A minor point that I couldn’t help making.
Interesting observation. And ironically, a future member of the libertarian John Stossel ABC News unit was the only person on the jury he was part of who wanted to give an award to a man who argued in court that tainted julienne carrots at Howard Johnson’s were responsible for his “loss of marital fulfillment” — but in any case, I agree populism is often the real enemy, the gut instinct of the mindless crowd.
Todd,
I wish I could offer points of optimism, but I can’t. The fundamental truth is that most people want to be taken care of by others and to be told what to do and when to do it, not to mention how and why. Most people are sheep.
As for your broader points about where to find hope (if there is any), I concur. Every liberal I have ever known wants to give me freedom to do things I would not do anyway in return for preventing me doing the things I actually want to do- they are scam artists of the highest order. Conservatives, on the other hand, betray their principles in so many ways that I have lost faith in them to fight the good fights; but is there a realistic third option?
I have a question, Todd.
If true libertarianism were achieved in our government and society, what societal mechanisms would prevent things such as economic anarchy or the strong devouring the weak (which I translate as property owners bullying those wihout property)?
That question’s too vague to answer, though there is no limit to the number of social mechanisms free people can construct — and, luckily, very strict limits on how much “bullying” you can do in an environment of strict property rights (by contrast with the unlimited bullying potential offered by laws and lawsuits).
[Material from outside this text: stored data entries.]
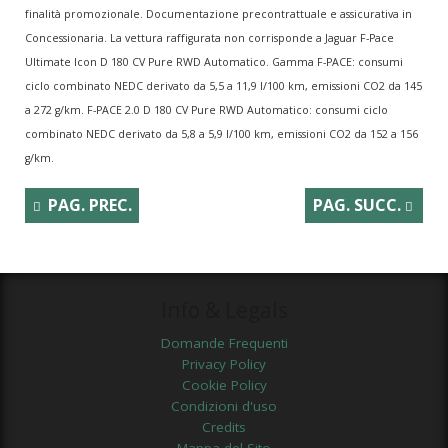
finalità promozionale. Documentazione precontrattuale e assicurativa in
Concessionaria. La vettura raffigurata non corrisponde a Jaguar F-Pace
Ultimate Icon D 180 CV Pure RWD Automatico. Gamma F-PACE: consumi
ciclo combinato NEDC derivato da 5,5 a 11,9 l/100 km, emissioni CO2 da 145
a 272 g/km. F-PACE 2.0 D 180 CV Pure RWD Automatico: consumi ciclo
combinato NEDC derivato da 5,8 a 5,9 l/100 km, emissioni CO2 da 152 a 156
g/km.
PAG. PREC.
PAG. SUCC.
Info & Legals
Domande Frequenti
Privacy Policy
Cookie Policy
Condizioni d'uso
Credits
Mappa del Sito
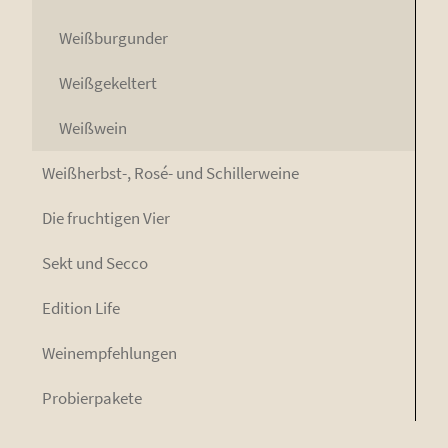
Weiß­bur­gun­der
Weiß­ge­kel­tert
Weiß­wein
Weiß­herbst-, Rosé- und Schillerweine
Die fruch­ti­gen Vier
Sekt und Secco
Edi­ti­on Life
Wein­emp­feh­lun­gen
Pro­bier­pa­ke­te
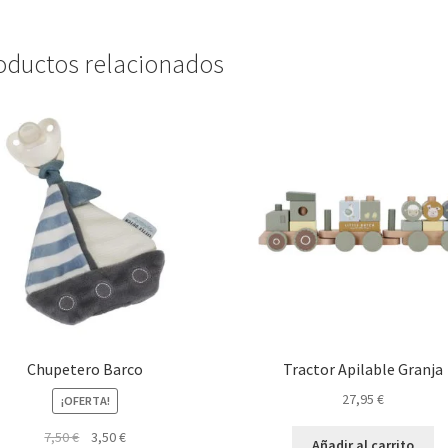
oductos relacionados
Chupetero Barco
Tractor Apilable Granja
27,95
€
¡OFERTA!
El
El
7,50
€
3,50
€
Añadir al carrito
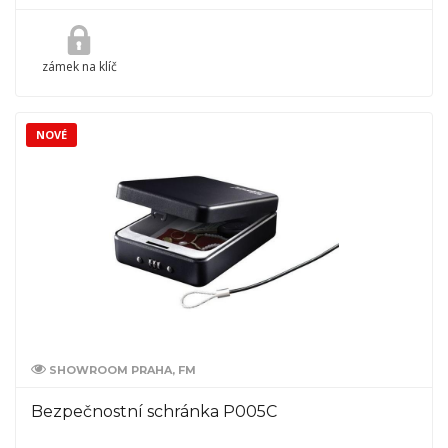
zámek na klíč
NOVÉ
SHOWROOM PRAHA, FM
Bezpečnostní schránka P005C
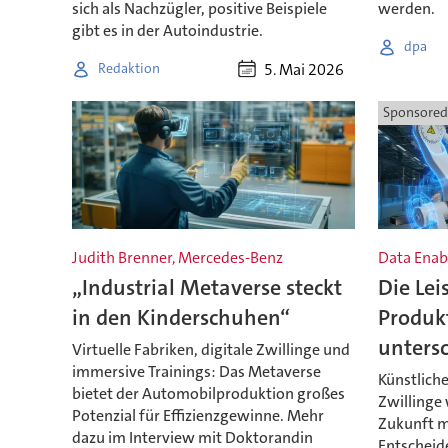
sich als Nachzügler, positive Beispiele
werden.
gibt es in der Autoindustrie.
dpa
5. Mai 2026
Redaktion
Sponsored
Judith Brenner, Mercedes-Benz
Data Ena
„Industrial Metaverse steckt
Die Lei
in den Kinderschuhen“
Produk
unters
Virtuelle Fabriken, digitale Zwillinge und
immersive Trainings: Das Metaverse
Künstliche
bietet der Automobilproduktion großes
Zwillinge
Potenzial für Effizienzgewinne. Mehr
Zukunft m
dazu im Interview mit Doktorandin
Entscheide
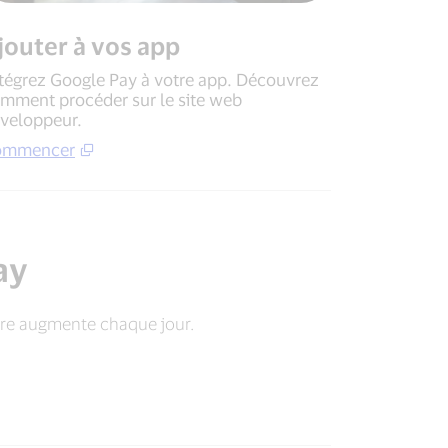
jouter à vos app
tégrez Google Pay à votre app. Découvrez
mment procéder sur le site web
veloppeur.
ommencer
ay
bre augmente chaque jour.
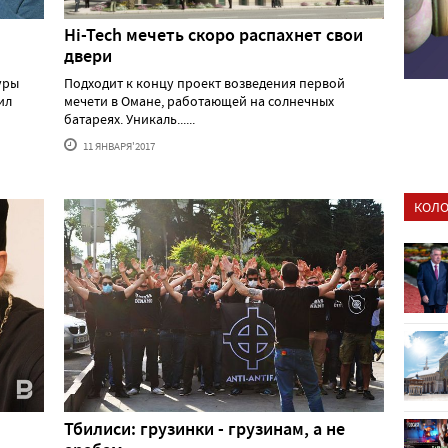
Hi-Tech мечеть скоро распахнет свои
двери
уры
Подходит к концу проект возведения первой
ил
мечети в Омане, работающей на солнечных
батареях. Уникаль......
11 ЯНВАРЯ'2017
КОЛО
Тбилиси: грузинки - грузинам, а не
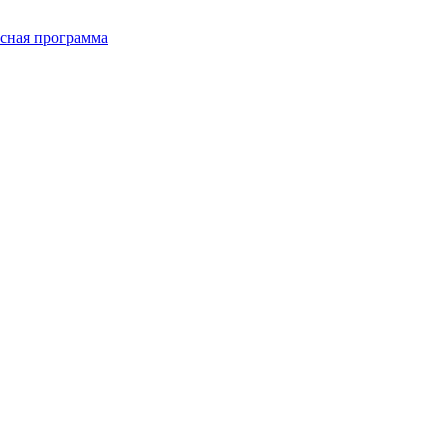
сная программа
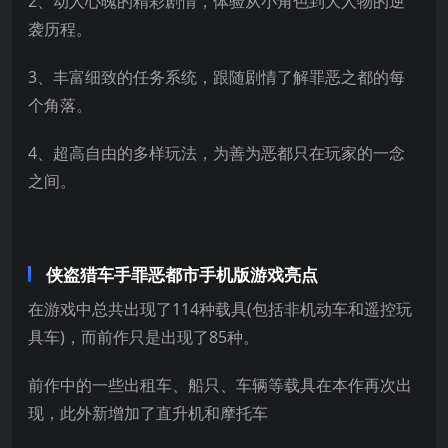
2、动人心魄的精彩剧情，体验从小角色到大人物的逆
袭历程。
3、丰富细致的任务系统，跟随剧情了解罪恶之都的每
个角落。
4、超高自由的多样玩法，为善为恶都只在玩家的一念
之间。
侠盗猎车手罪恶都市手机版游戏亮点
在游戏中总共出现了114种载具(包括非机动车和遥控玩
具车)，而前作只是出现了85种。
前作中的一些出租车、船只、车辆等载具在本作再次出
现，此外新增加了直升机和摩托车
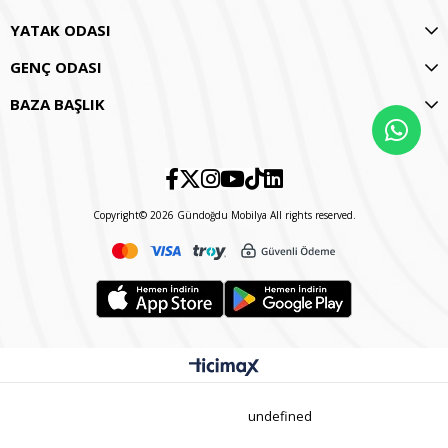
YATAK ODASI
GENÇ ODASI
BAZA BAŞLIK
Copyright© 2026 Gündoğdu Mobilya All rights reserved.
undefined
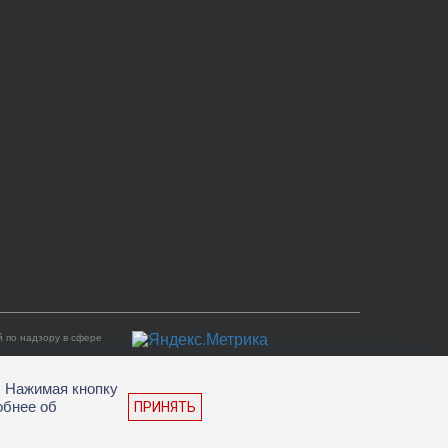
 по надзору в сфере
. Нажимая кнопку
обнее об
ПРИНЯТЬ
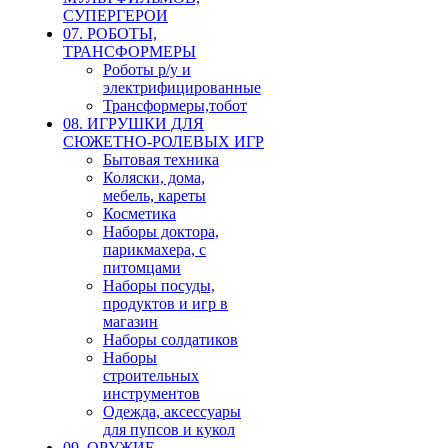
СУПЕРГЕРОИ
07. РОБОТЫ,
ТРАНСФОРМЕРЫ
Роботы р/у и
электрифицированные
Трансформеры,тобот
08. ИГРУШКИ ДЛЯ
СЮЖЕТНО-РОЛЕВЫХ ИГР
Бытовая техника
Коляски, дома,
мебель, кареты
Косметика
Наборы доктора,
парикмахера, с
питомцами
Наборы посуды,
продуктов и игр в
магазин
Наборы солдатиков
Наборы
строительных
инструментов
Одежда, аксессуары
для пупсов и кукол
09. ОРУЖИЕ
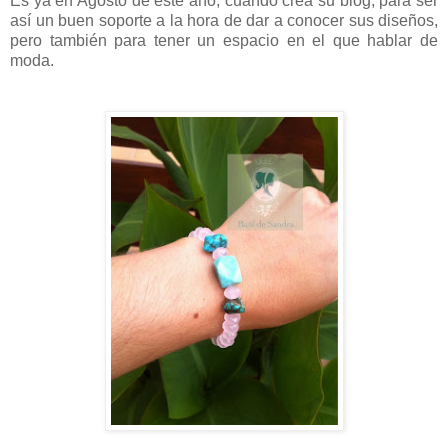
Es ya en Agosto de este año, cuando crea su blog, para ser
así un buen soporte a la hora de dar a conocer sus diseños,
pero también para tener un espacio en el que hablar de
moda.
Todd, in the end such mechanisms would be constructed by those with money rather than those without (such as the corporatocracy that exists in America today) and the strong would still devour the weak. Government interference limits that. This is why I’m convinced that Libertarianism as you describe it is like Communism in the sense that it only looks good on paper and would not work in execution.
Please note that this is not a defense of the current system in place.
Todd,
Obama is Nietzschean.
http://www.huffingtonpost.com/ali-eteraz/obama-is-nietzschean_b_93429.html
Jeez. It’s like he’s _trying_ to give Jonah Goldberg nightmares.
This post is my punishment for my comment on your last post.